Meus dois mais recentes textos, A Mentira Anônima e Rhythm
Is Our Business, se encontraram numa esquina. O diálogo culminou num
diagnóstico do nosso tempo, não geral, mas bem específico. O primeiro deles
discorria sobre a legitimação de comportamento, um verdadeiro pedantismo sobre
psicanálise; o segundo, falava sobre o acumulo de experiências. Mas qual o
ponto fixo de encontro dessas problemáticas? Já lhes digo. Antes disso quero
falar sobre sucesso, seja ele qual for.
O estupendo Fernando Pessoa desabafara em um de seus geniais
poemas, não recordo o nome (sou um vagabundo intelectual) o seguinte verso:
“estou cansado de semi-deuses.” Quem não está? A coisa mais insuportável do
mundo é reencontrar um amigo das antigas. Geralmente, se estiver na lama, ele
vai contar um monte de mentiras; e se estiver por cima da carne seca, me
perdoem o clichê, vai contar a verdade. Porém, a mentira do fracassado e a
verdade do bem sucedido serão as mesmas: o sucesso. O amigo que não dispor de
tanta destreza assim para mentir ou para ganhar dinheiro (quase sempre o meu
caso) voltará para casa, arruinado pela inveja.

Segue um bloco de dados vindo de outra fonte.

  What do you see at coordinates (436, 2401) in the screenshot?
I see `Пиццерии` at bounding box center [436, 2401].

Ora essa, porque as pessoas têm que sempre contar vantagens?
Por isso que digo que a inveja é uma forma sadismo: mesmo sabendo que é um
sofrimento, queremos que o outro a tenha por nós.

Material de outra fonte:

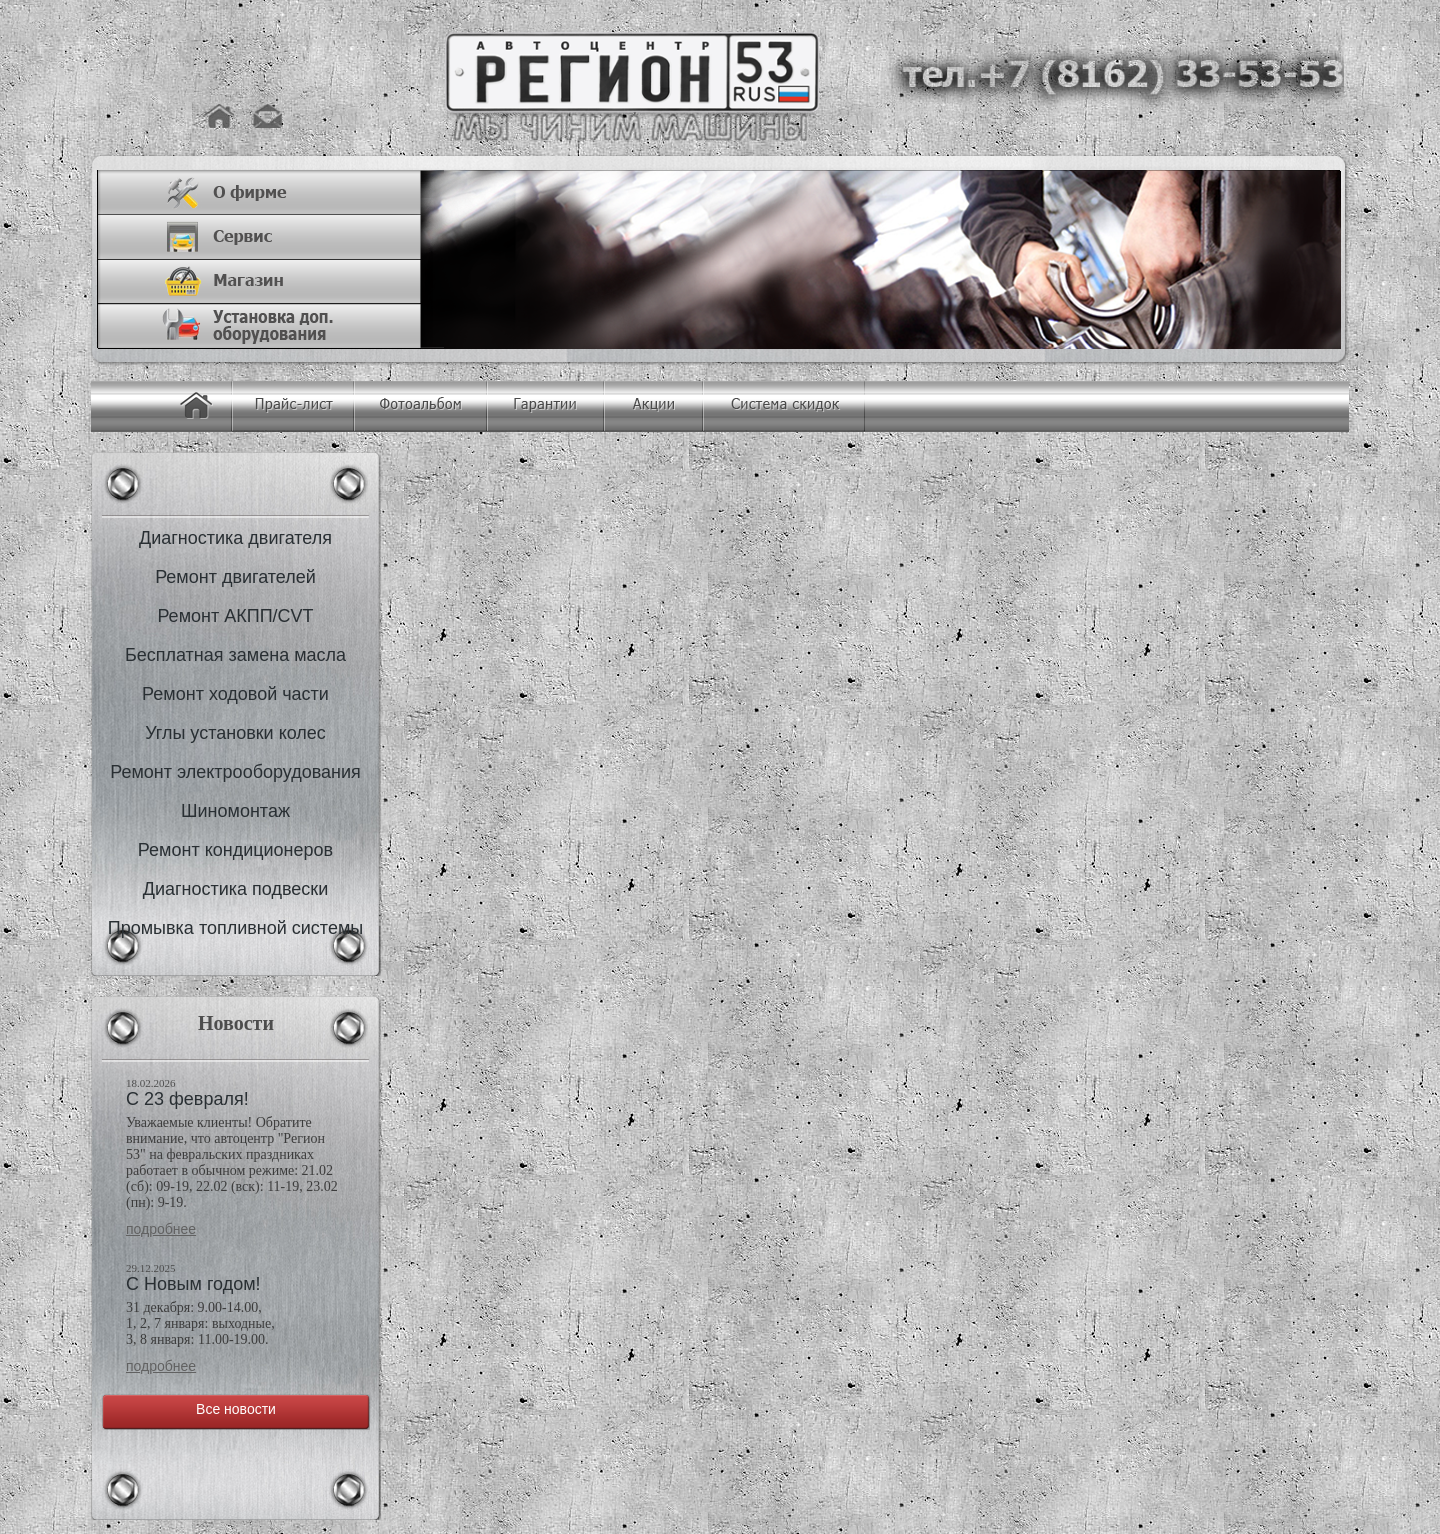 The width and height of the screenshot is (1440, 1534). What do you see at coordinates (271, 326) in the screenshot?
I see `Установка доп. оборудования` at bounding box center [271, 326].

É muito desconfortável encontrar uma pessoa melhor do que
você, dá vontade de matá-la, mas quase sempre construímos um discurso embasado
nos defeitos morais dessa pessoa para rebaixá-la. É como aquela história:
“ele tem dinheiro, mas não tem caráter”, mas quem liga pra isso? Ninguém se
importa com valores éticos na hora de conseguir uma grana, mas se não
conseguimos, blasfemamos quem o fez. Um outro exemplo típico da coisa, mais
contemporâneo e familiar a minha geração, é o funk, mais precisamente, o
chamado: “funk ostentação”. Recentemente comecei a me perguntar a razão pela
qual esse estilo incomoda tanto as pessoas. Cheguei a algumas conclusões:
Primeiro, quase todas as pessoas são invejosas, elas sentem inveja até pelo
mais ínfimo sucesso do vizinho, imagina só por caras que aparecem em clipes
com: dinheiro, carros importados, casas de praia, correntes de ouro e mulheres
gostosas. Segundo, motivo já citado acima, quando se tem inveja é necessário
criar um argumento, geralmente moral, contra o seu alvo. Nesse caso, argumentos
é o que não faltam: a música efetivamente é uma porcaria, e muitas vezes
adversa a valores cinicamente impostos, por exemplo: apologia sistemática ao
crime organizado. Observação: não faço juízo de valor, portanto não pense que
estou formulando criticas.
Agora sim, volto ao ponto de encontro dos meus ensaios. No
meu segundo texto (Rhythm Is Our Business), dizia eu que o ser humano busca
experiências extremas, acho que isso já é o bastante. No primeiro, conjeturei
sobre legitimação de comportamento, mas necessariamente perante os olhos
humanos. O intercurso é exatamente esse: também é preciso tornar legitima a sua
experiência de intensidade. Se ninguém souber que viajei para um vilarejo no
interior da Etiópia para observar o modo de vida de sua população, qual seria o
sentido dessa aventura? E se eu for ao show de uma banda de rock sozinho (coisa
que eu mesmo fiz no ano passado)? Não há significado, ou só há pra você, o que
não é muita coisa. Mas agora a tecnologia está ao nosso favor, e, é aí que o
estado de zumbi da minha geração se aflora. Não há nada que um Instagram não
resolva. Eu nem sabia o que era esse diabo, mas de tanto ouvir falarem sobre,
fiquei sabendo que é um troço no qual você tira fotos e as envia de forma
instantânea ao seu perfil nas redes sociais. A conclusão já é evidente: você
tem uma experiência, como no meu segundo texto, e a legitima, como no primeiro.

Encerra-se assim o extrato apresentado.